Archive for March 17th, 2010
I was intrigued by an excellent (as usual) post by Matthew Aslett of 451 group, titled “On the fall and rise of the GNU GPL“, where Matthew muses on the impact of cloud computing and other factors in the decreasing role of the GPLv2 versus other type of licenses. Simon Phipps twitted “you only consider number of projects and not volume of deployed code. I have never found number of projects compelling” which is something that I absolutely believe is true: it is, however, quite difficult to imagine other possible ways to measure “impact” of a project. Do we have to add a weight related to usage? Then, given the large use of Linux, GNOME or KDE, OpenOffice, Firefox we would probably see a huge jump in the GPL and MPL percentages, at the cost of added uncertainty (as usage estimates are variable at best). As I am desperately try to avoid doing real work, I started using the Ohloh web site to extract slightly less than 100 projects (among the “active” ones, so there is already an initial preselection), along with the licensing and the number of committers for each project.
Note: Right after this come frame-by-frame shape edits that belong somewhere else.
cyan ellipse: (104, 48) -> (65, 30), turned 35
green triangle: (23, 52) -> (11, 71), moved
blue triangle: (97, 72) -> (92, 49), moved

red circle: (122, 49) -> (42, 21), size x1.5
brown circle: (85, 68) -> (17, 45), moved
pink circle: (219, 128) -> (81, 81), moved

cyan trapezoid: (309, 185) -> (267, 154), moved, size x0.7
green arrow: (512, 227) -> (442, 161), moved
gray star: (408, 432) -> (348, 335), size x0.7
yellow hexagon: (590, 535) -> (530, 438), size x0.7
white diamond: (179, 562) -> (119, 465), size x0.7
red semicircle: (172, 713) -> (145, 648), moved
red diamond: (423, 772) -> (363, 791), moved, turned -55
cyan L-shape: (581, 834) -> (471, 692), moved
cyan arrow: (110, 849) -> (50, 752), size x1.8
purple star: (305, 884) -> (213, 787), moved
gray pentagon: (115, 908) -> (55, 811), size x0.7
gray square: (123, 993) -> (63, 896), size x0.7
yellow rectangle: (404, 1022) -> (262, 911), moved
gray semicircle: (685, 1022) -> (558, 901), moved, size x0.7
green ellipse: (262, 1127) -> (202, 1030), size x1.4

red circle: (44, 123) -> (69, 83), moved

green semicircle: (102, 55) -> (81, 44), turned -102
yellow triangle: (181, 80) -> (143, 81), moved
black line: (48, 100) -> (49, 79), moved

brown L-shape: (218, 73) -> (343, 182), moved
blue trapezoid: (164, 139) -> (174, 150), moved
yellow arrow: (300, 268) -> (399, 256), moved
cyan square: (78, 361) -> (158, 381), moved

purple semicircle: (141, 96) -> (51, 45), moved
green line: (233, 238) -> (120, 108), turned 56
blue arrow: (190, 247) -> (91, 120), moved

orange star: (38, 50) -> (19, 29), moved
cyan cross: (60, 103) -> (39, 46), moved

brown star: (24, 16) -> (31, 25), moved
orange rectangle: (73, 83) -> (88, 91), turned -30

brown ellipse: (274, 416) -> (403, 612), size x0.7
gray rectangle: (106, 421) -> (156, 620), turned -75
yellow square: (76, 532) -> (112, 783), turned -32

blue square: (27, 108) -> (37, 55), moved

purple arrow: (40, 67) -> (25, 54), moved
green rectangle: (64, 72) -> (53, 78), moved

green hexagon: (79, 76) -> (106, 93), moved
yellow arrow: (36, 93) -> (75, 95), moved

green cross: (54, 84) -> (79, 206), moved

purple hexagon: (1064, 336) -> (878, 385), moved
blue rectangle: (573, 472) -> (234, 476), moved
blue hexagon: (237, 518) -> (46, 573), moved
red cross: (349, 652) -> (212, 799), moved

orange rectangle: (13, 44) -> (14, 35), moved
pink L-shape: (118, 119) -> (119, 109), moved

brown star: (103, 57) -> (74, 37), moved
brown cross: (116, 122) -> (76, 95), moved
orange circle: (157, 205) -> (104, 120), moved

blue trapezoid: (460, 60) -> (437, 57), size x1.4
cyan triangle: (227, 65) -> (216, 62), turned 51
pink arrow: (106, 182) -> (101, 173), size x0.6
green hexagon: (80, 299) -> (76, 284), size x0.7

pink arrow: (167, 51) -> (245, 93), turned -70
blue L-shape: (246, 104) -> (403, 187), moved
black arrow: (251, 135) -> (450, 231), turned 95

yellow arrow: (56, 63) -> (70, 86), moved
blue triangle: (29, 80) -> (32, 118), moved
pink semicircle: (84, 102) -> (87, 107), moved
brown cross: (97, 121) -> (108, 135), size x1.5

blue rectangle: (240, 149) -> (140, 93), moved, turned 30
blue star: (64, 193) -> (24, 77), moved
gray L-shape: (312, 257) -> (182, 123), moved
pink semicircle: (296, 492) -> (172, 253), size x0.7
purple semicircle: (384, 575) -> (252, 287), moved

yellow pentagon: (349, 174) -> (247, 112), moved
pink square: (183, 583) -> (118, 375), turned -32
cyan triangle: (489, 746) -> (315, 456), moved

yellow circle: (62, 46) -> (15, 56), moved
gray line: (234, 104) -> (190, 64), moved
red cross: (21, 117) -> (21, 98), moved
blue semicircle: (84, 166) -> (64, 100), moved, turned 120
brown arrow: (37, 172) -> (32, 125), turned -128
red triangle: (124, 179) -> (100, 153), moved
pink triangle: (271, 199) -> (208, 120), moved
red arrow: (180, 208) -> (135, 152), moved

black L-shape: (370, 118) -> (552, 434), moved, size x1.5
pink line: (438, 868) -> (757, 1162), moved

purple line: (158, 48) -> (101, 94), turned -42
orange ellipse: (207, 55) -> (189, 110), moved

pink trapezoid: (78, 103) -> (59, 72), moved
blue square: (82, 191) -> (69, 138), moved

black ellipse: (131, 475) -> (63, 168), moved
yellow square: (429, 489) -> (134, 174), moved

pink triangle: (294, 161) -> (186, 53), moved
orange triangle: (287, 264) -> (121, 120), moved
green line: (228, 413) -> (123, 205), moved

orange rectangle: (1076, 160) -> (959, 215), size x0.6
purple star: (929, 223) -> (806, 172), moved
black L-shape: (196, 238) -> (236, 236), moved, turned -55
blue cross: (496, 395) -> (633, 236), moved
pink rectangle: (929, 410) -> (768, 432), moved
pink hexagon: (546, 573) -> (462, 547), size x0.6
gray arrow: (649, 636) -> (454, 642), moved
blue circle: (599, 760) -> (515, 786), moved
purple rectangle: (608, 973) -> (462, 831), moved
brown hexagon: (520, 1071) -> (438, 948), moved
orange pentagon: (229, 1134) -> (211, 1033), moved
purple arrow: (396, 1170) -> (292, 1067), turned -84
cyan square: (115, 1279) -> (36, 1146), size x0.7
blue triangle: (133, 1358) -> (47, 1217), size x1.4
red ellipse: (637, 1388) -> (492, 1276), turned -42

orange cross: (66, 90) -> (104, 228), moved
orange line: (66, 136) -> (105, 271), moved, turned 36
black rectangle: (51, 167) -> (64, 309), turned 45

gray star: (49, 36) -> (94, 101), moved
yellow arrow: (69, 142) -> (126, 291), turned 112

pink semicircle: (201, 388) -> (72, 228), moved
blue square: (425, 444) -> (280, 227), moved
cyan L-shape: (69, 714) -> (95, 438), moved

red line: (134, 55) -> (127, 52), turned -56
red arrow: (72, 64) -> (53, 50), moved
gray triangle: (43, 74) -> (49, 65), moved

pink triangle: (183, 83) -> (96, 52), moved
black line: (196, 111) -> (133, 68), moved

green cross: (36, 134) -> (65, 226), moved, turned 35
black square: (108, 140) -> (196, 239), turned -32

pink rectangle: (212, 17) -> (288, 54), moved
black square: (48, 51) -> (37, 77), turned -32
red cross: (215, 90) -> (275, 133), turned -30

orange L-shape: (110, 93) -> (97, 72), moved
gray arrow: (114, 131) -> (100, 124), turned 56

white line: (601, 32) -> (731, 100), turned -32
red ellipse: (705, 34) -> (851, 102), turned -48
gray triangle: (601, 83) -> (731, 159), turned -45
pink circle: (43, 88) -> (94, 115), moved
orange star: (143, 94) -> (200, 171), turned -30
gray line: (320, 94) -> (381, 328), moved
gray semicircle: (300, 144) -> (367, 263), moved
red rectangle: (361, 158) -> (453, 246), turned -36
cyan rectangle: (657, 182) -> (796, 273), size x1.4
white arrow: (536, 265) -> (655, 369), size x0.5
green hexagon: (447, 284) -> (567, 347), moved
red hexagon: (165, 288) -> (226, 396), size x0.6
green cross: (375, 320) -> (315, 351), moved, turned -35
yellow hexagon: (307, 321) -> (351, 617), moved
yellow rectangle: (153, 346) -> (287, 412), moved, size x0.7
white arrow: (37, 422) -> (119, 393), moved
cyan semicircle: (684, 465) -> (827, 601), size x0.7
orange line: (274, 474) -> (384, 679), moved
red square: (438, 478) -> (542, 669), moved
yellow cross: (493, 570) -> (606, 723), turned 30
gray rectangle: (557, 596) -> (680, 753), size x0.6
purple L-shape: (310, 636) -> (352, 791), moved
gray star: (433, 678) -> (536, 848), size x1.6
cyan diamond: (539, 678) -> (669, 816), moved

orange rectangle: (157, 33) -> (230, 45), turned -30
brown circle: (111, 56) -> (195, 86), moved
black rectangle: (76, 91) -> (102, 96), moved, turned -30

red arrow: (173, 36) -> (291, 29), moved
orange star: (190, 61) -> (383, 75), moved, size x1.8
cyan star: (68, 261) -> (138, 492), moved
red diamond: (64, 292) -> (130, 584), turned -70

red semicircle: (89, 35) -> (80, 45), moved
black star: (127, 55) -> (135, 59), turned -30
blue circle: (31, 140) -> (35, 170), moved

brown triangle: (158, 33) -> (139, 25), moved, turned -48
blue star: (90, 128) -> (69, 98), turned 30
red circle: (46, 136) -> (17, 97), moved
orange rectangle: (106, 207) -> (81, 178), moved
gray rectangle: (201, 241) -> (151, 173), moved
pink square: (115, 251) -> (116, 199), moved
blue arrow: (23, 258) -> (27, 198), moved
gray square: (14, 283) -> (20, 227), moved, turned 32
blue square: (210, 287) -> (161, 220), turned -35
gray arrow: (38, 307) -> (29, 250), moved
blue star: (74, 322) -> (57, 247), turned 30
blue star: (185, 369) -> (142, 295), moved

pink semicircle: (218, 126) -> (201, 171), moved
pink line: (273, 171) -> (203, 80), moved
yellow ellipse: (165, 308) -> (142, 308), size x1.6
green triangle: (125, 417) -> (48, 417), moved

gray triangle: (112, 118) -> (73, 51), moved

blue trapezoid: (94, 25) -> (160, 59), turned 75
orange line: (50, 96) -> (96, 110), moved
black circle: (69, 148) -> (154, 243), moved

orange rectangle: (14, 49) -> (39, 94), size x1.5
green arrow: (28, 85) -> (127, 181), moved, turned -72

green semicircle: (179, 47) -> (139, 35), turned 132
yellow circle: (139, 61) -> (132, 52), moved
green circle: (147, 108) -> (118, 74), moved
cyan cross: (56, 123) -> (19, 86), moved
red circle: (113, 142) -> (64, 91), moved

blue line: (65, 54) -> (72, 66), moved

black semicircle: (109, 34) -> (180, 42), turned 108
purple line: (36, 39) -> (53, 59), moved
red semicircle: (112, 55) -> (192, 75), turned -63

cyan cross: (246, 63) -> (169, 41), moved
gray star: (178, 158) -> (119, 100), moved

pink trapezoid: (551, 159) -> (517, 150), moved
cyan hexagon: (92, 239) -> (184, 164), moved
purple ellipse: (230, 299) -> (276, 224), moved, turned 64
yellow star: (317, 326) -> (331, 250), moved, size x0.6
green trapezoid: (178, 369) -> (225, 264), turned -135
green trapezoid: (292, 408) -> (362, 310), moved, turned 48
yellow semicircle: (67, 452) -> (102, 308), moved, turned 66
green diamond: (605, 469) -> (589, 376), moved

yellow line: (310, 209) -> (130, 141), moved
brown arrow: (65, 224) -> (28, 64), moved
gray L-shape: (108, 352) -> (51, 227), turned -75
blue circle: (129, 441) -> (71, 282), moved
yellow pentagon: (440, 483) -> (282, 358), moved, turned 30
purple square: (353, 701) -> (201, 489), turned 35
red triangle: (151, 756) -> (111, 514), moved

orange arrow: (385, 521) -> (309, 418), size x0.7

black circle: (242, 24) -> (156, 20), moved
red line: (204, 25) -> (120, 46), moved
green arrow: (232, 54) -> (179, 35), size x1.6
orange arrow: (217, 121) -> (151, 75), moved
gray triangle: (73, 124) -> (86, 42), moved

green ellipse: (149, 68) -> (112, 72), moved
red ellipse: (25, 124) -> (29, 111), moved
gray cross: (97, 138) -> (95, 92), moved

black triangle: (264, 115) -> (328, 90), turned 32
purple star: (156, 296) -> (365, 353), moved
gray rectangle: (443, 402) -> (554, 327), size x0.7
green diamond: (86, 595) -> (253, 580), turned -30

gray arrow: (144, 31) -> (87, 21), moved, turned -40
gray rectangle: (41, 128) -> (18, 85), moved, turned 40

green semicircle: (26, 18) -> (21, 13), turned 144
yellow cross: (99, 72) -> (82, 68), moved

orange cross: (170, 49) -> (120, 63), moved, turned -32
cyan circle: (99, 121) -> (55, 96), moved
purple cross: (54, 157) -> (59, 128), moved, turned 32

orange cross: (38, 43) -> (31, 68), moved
My idea was to measure not only the number of projects, but how many people contributes to each, to see if this scenario gives different percentages. In a sense, the number of committers is a measure of “activity” or community interest in a project, and so my idea was to see if there was a difference between the percentages obtained with only the amount of projects listed under a license, and the number of committers using a license. The result is this:
The result is interesting: first of all, by looking in terms of contributors, the GPLv2 has an higher percentage of committers than that of projects; that is, there are more committers per project under the GPLv2 in respect to the normal share. The percentage of projects obtained is similar to that from BlackDuck (52.1% versus 48.83%), so I think that there is not too much bias in the choice of projects. The LGPL has more or less its fair share of committers, on a par with the number of projects and the results from BlackDuck. MIT is slightly higher, both in projects and commits, while the GPLv3 is under-represented – probably because the sample is too small, and in the project selection the “new” projects under the GPLv3 simply were not among the first 100 or so selected. A substantial difference exist for Apache-licensed projects, where the average number of committers seems smaller than its fair share; this may be an artefact of the project selected, or may be simply an effect of how Ohloh measures the active committers (I find strange that Boost has half of all the committers of all the Apache projects together!)
As I said, this is a little, unscientific experiment designed to explore what we can invent to better measure the “impact” of an OSS project. I would love to receive you comments and suggestions; on my side, I will try to leverage the FLOSSMETRICS database to try to find some numbers on a more consistent data sample.